(Data excerpts)

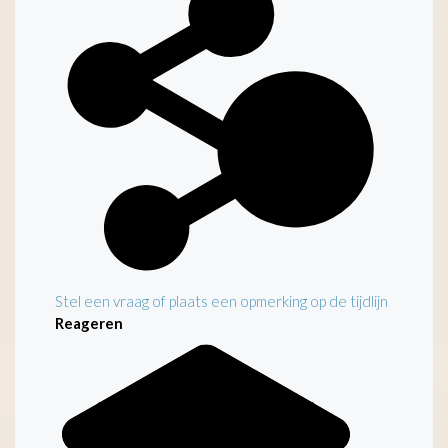
Stel een vraag of plaats een opmerking op de tijdlijn
Reageren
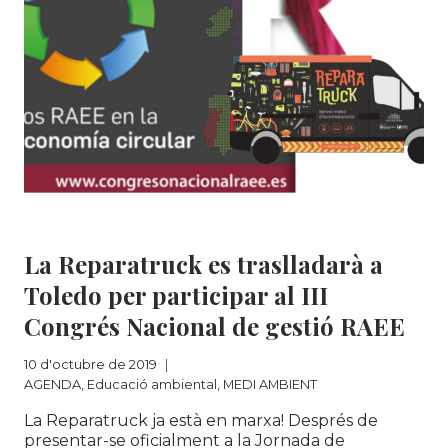
CARRER
PER
LA
SETMANA
EUROPEA
DE
PREVENCIÓ
DE
RESIDUS
AGENDA
|
Educació ambiental
|
MEDI AMBIENT
La Reparatruck es traslladarà a
Toledo per participar al III
Congrés Nacional de gestió RAEE
10 d'octubre de 2019
AGENDA
,
Educació ambiental
,
MEDI AMBIENT
La Reparatruck ja està en marxa! Després de
presentar-se oficialment a la Jornada de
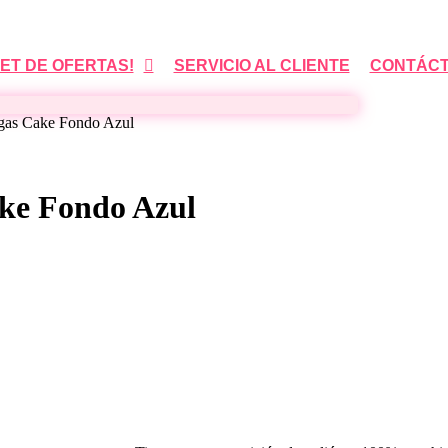
ET DE OFERTAS!
SERVICIO AL CLIENTE
CONTÁC
gas Cake Fondo Azul
ke Fondo Azul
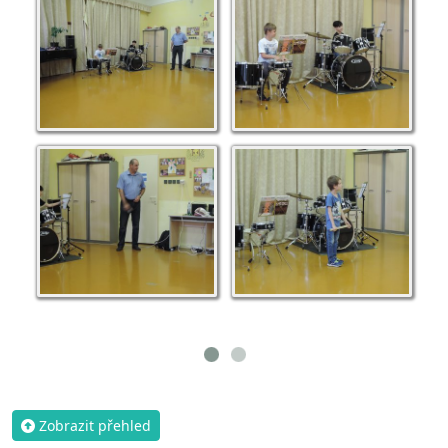
Zobrazit přehled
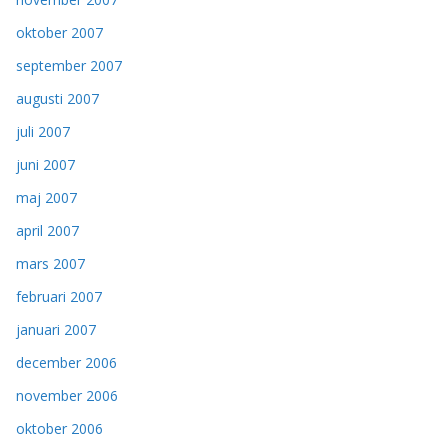
oktober 2007
september 2007
augusti 2007
juli 2007
juni 2007
maj 2007
april 2007
mars 2007
februari 2007
januari 2007
december 2006
november 2006
oktober 2006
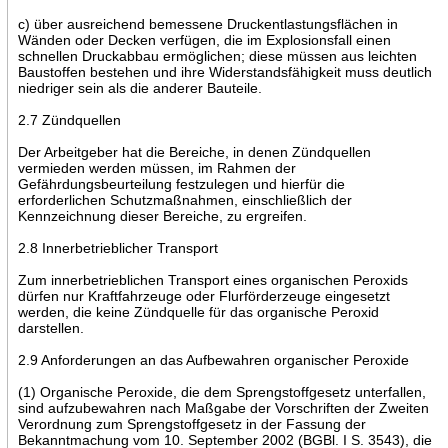
c) über ausreichend bemessene Druckentlastungsflächen in
Wänden oder Decken verfügen, die im Explosionsfall einen
schnellen Druckabbau ermöglichen; diese müssen aus leichten
Baustoffen bestehen und ihre Widerstandsfähigkeit muss deutlich
niedriger sein als die anderer Bauteile.
2.7 Zündquellen
Der Arbeitgeber hat die Bereiche, in denen Zündquellen
vermieden werden müssen, im Rahmen der
Gefährdungsbeurteilung festzulegen und hierfür die
erforderlichen Schutzmaßnahmen, einschließlich der
Kennzeichnung dieser Bereiche, zu ergreifen.
2.8 Innerbetrieblicher Transport
Zum innerbetrieblichen Transport eines organischen Peroxids
dürfen nur Kraftfahrzeuge oder Flurförderzeuge eingesetzt
werden, die keine Zündquelle für das organische Peroxid
darstellen.
2.9 Anforderungen an das Aufbewahren organischer Peroxide
(1) Organische Peroxide, die dem Sprengstoffgesetz unterfallen,
sind aufzubewahren nach Maßgabe der Vorschriften der Zweiten
Verordnung zum Sprengstoffgesetz in der Fassung der
Bekanntmachung vom 10. September 2002 (BGBl. I S. 3543), die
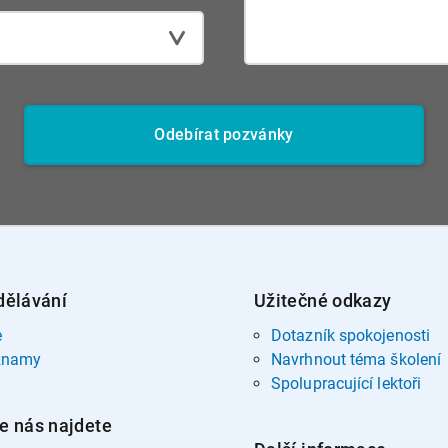
Odebírat pozvánky
dělávání
Užitečné odkazy
e
Dotazník spokojenosti
znamy
Navrhnout téma školení
Spolupracující lektoři
e nás najdete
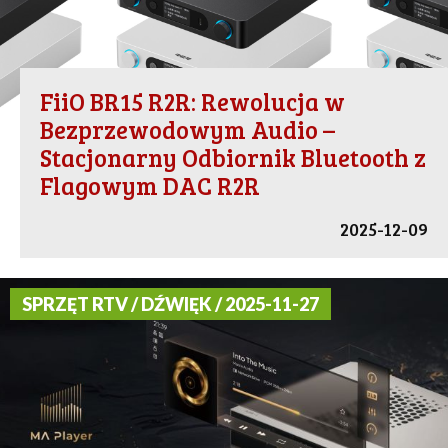
FiiO BR15 R2R: Rewolucja w
Bezprzewodowym Audio –
Stacjonarny Odbiornik Bluetooth z
Flagowym DAC R2R
2025-12-09
SPRZĘT RTV / DŹWIĘK / 2025-11-27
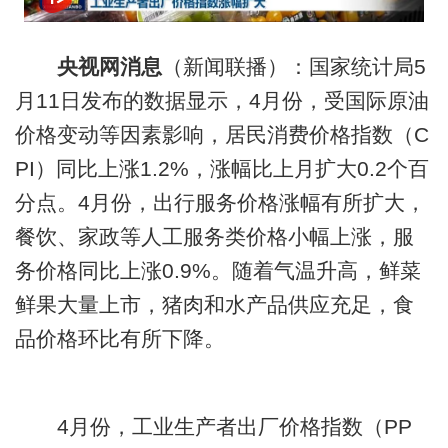
央视网消息
（新闻联播）：国家统计局5
月11日发布的数据显示，4月份，受国际原油
价格变动等因素影响，居民消费价格指数（C
PI）同比上涨1.2%，涨幅比上月扩大0.2个百
分点。4月份，出行服务价格涨幅有所扩大，
餐饮、家政等人工服务类价格小幅上涨，服
务价格同比上涨0.9%。随着气温升高，鲜菜
鲜果大量上市，猪肉和水产品供应充足，食
品价格环比有所下降。
4月份，工业生产者出厂价格指数（PP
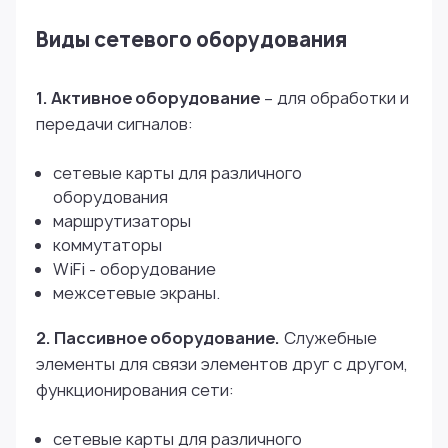
Виды сетевого оборудования
1. Активное оборудование
– для обработки и
передачи сигналов:
сетевые карты для различного
оборудования
маршрутизаторы
коммутаторы
WiFi - оборудование
межсетевые экраны.
2. Пассивное оборудование.
Служебные
элементы для связи элементов друг с другом,
функционирования сети:
сетевые карты для различного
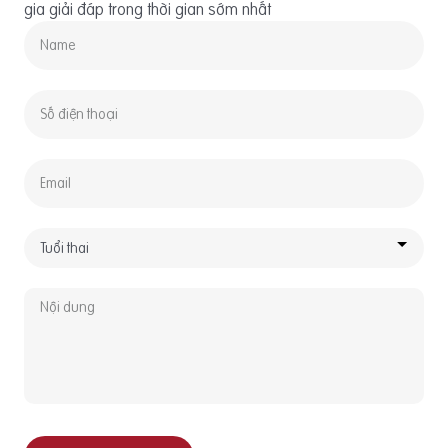
gia giải đáp trong thời gian sớm nhất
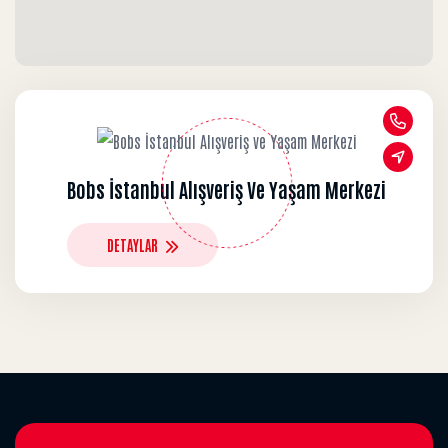
Bobs İstanbul Alışveriş Ve Yaşam Merkezi
DETAYLAR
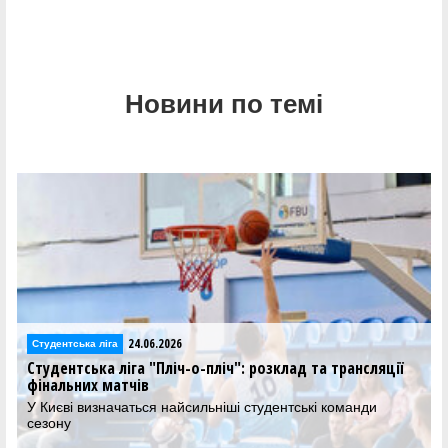
Новини по темі
24.06.2026
Студентська ліга
Студентська ліга "Пліч-о-пліч": розклад та трансляції
фінальних матчів
У Києві визначаться найсильніші студентські команди
сезону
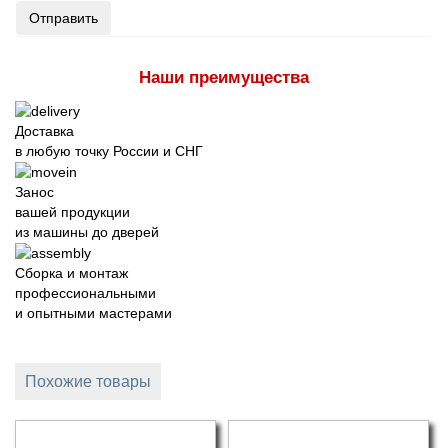
Отправить
Наши преимущества
Доставка
в любую точку России и СНГ
Занос
вашей продукции
из машины до дверей
Сборка и монтаж
профессиональными
и опытными мастерами
Похожие товары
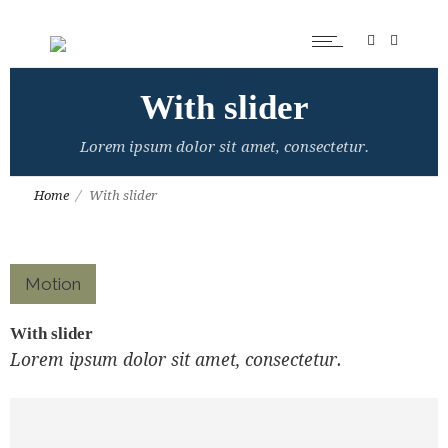
With slider
Lorem ipsum dolor sit amet, consectetur.
Home
With slider
Motion
With slider
Lorem ipsum dolor sit amet, consectetur.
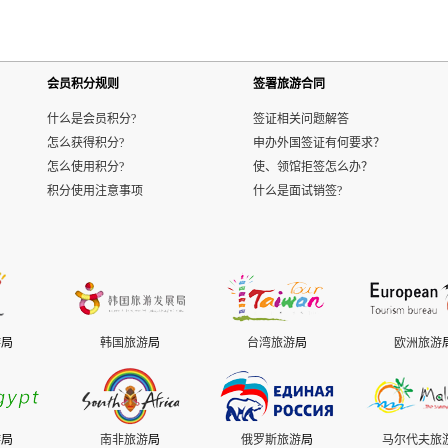
会员积分规则
签署旅游合同
什么是会员积分?
签证相关问题解答
怎么获得积分?
申办外国签证有何要求？
怎么使用积分?
使、领馆拒签怎么办？
积分使用注意事项
什么是面试销签?
游
局
韩国旅游
局
台湾旅游
局
欧洲旅游
游
局
南非旅游
局
俄罗斯旅游
局
马尔代夫旅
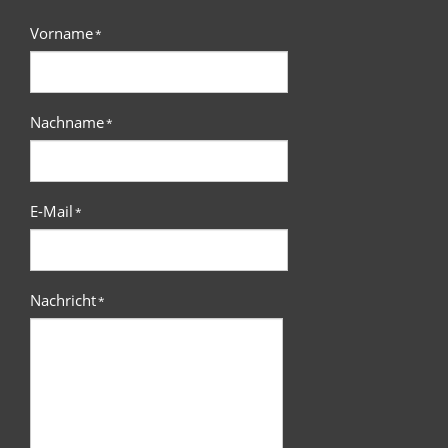
Vorname
*
Nachname
*
E-Mail
*
Nachricht
*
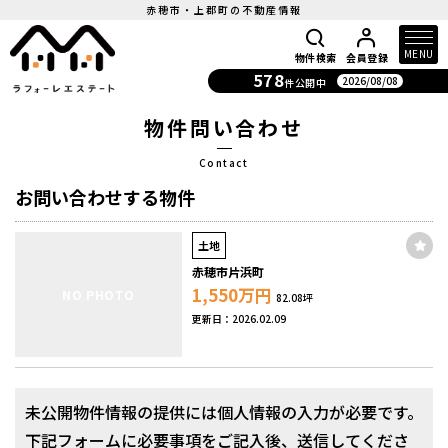
赤穂市・上郡町の不動産情報
MENU
物件検索
会員登録
578
2026/08/08
件公開中
物件問い合わせ
Contact
お問い合わせする物件
土地
赤穂市片浜町
1,550
万円
NO PHOTO
82.08坪
更新日：2026.02.09
未公開物件情報の提供には個人情報の入力が必要です。
下記フォームに必要事項をご記入後、送信してくださ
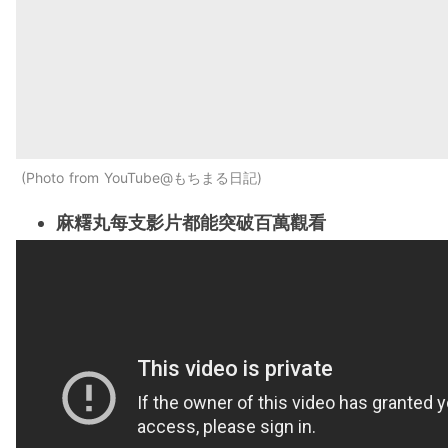
Photo from YouTube@もちまる日記
麻糬丸每支影片都能突破百萬觀看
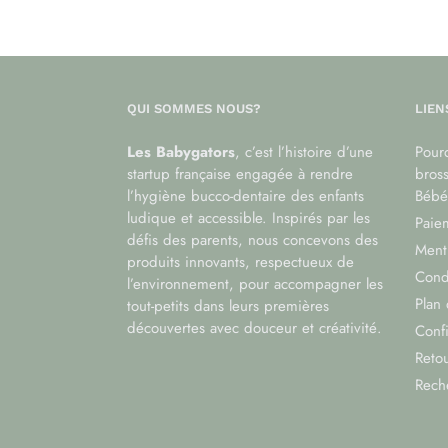
QUI SOMMES NOUS?
LIEN
Les Babygators
, c’est l’histoire d’une
Pourq
startup française engagée à rendre
bros
l’hygiène bucco-dentaire des enfants
Bébé
ludique et accessible. Inspirés par les
Paiem
défis des parents, nous concevons des
Menti
produits innovants, respectueux de
Cond
l’environnement, pour accompagner les
Plan 
tout-petits dans leurs premières
découvertes avec douceur et créativité.
Confi
Reto
Rech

▶ [Aim of the task]: Set down the records exactly, without the pictures.

▶ [Response area]:
Stel een vraag of plaats een opmerking op de tijdlijn
Reageren
CARRER
PER
LA
SETMANA
EUROPEA
DE
PREVENCIÓ
DE
RESIDUS
AGENDA
|
Educació ambiental
|
MEDI AMBIENT
La Reparatruck es traslladarà a
Toledo per participar al III
Congrés Nacional de gestió RAEE
10 d'octubre de 2019
AGENDA
,
Educació ambiental
,
MEDI AMBIENT
La Reparatruck ja està en marxa! Després de
presentar-se oficialment a la Jornada de
ET DE OFERTAS!
SERVICIO AL CLIENTE
CONTÁC
gas Cake Fondo Azul
ke Fondo Azul
Zobrazit přehled
oktober 2007
september 2007
augusti 2007
juli 2007
juni 2007
maj 2007
april 2007
mars 2007
februari 2007
januari 2007
december 2006
november 2006
oktober 2006
c) über ausreichend bemessene Druckentlastungsflächen in
Wänden oder Decken verfügen, die im Explosionsfall einen
schnellen Druckabbau ermöglichen; diese müssen aus leichten
Baustoffen bestehen und ihre Widerstandsfähigkeit muss deutlich
niedriger sein als die anderer Bauteile.
2.7 Zündquellen
Der Arbeitgeber hat die Bereiche, in denen Zündquellen
vermieden werden müssen, im Rahmen der
Gefährdungsbeurteilung festzulegen und hierfür die
erforderlichen Schutzmaßnahmen, einschließlich der
Kennzeichnung dieser Bereiche, zu ergreifen.
2.8 Innerbetrieblicher Transport
Zum innerbetrieblichen Transport eines organischen Peroxids
dürfen nur Kraftfahrzeuge oder Flurförderzeuge eingesetzt
werden, die keine Zündquelle für das organische Peroxid
darstellen.
2.9 Anforderungen an das Aufbewahren organischer Peroxide
(1) Organische Peroxide, die dem Sprengstoffgesetz unterfallen,
sind aufzubewahren nach Maßgabe der Vorschriften der Zweiten
Verordnung zum Sprengstoffgesetz in der Fassung der
Bekanntmachung vom 10. September 2002 (BGBl. I S. 3543), die
Odebírat pozvánky
dělávání
Užitečné odkazy
e
Dotazník spokojenosti
znamy
Navrhnout téma školení
Spolupracující lektoři
e nás najdete
FiiO BR15 R2R: Rewolucja w
Bezprzewodowym Audio –
Stacjonarny Odbiornik Bluetooth z
Flagowym DAC R2R
2025-12-09
SPRZĘT RTV / DŹWIĘK / 2025-11-27
央视网消息
（新闻联播）：国家统计局5
月11日发布的数据显示，4月份，受国际原油
价格变动等因素影响，居民消费价格指数（C
PI）同比上涨1.2%，涨幅比上月扩大0.2个百
分点。4月份，出行服务价格涨幅有所扩大，
餐饮、家政等人工服务类价格小幅上涨，服
务价格同比上涨0.9%。随着气温升高，鲜菜
鲜果大量上市，猪肉和水产品供应充足，食
品价格环比有所下降。
4月份，工业生产者出厂价格指数（PP
Виды сетевого оборудования
1. Активное оборудование
– для обработки и
передачи сигналов:
сетевые карты для различного
оборудования
маршрутизаторы
коммутаторы
WiFi - оборудование
межсетевые экраны.
2. Пассивное оборудование.
Служебные
элементы для связи элементов друг с другом,
функционирования сети:
сетевые карты для различного
gia giải đáp trong thời gian sớm nhất
Bobs İstanbul Alışveriş Ve Yaşam Merkezi
DETAYLAR
Новини по темі
24.06.2026
Студентська ліга
Студентська ліга "Пліч-о-пліч": розклад та трансляції
фінальних матчів
У Києві визначаться найсильніші студентські команди
сезону
Отправить
Наши преимущества
Доставка
в любую точку России и СНГ
Занос
вашей продукции
из машины до дверей
Сборка и монтаж
профессиональными
и опытными мастерами
Похожие товары
With slider
Lorem ipsum dolor sit amet, consectetur.
Home
With slider
Motion
With slider
Lorem ipsum dolor sit amet, consectetur.
会员积分规则
签署旅游合同
什么是会员积分?
签证相关问题解答
怎么获得积分?
申办外国签证有何要求？
怎么使用积分?
使、领馆拒签怎么办？
积分使用注意事项
什么是面试销签?
游
局
韩国旅游
局
台湾旅游
局
欧洲旅游
游
局
南非旅游
局
俄罗斯旅游
局
马尔代夫旅
Vorname
*
Nachname
*
E-Mail
*
Nachricht
*
赤穂市・上郡町の不動産情報
MENU
物件検索
会員登録
578
2026/08/08
件公開中
物件問い合わせ
Contact
お問い合わせする物件
土地
赤穂市片浜町
1,550
万円
NO PHOTO
82.08坪
更新日：2026.02.09
未公開物件情報の提供には個人情報の入力が必要です。
下記フォームに必要事項をご記入後、送信してくださ
Photo from YouTube@もちまる日記
麻糬丸每支影片都能突破百萬觀看
QUI SOMMES NOUS?
LIEN
Les Babygators
, c’est l’histoire d’une
Pourq
startup française engagée à rendre
bros
l’hygiène bucco-dentaire des enfants
Bébé
ludique et accessible. Inspirés par les
Paiem
défis des parents, nous concevons des
Menti
produits innovants, respectueux de
Cond
l’environnement, pour accompagner les
Plan 
tout-petits dans leurs premières
découvertes avec douceur et créativité.
Confi
Reto
Rech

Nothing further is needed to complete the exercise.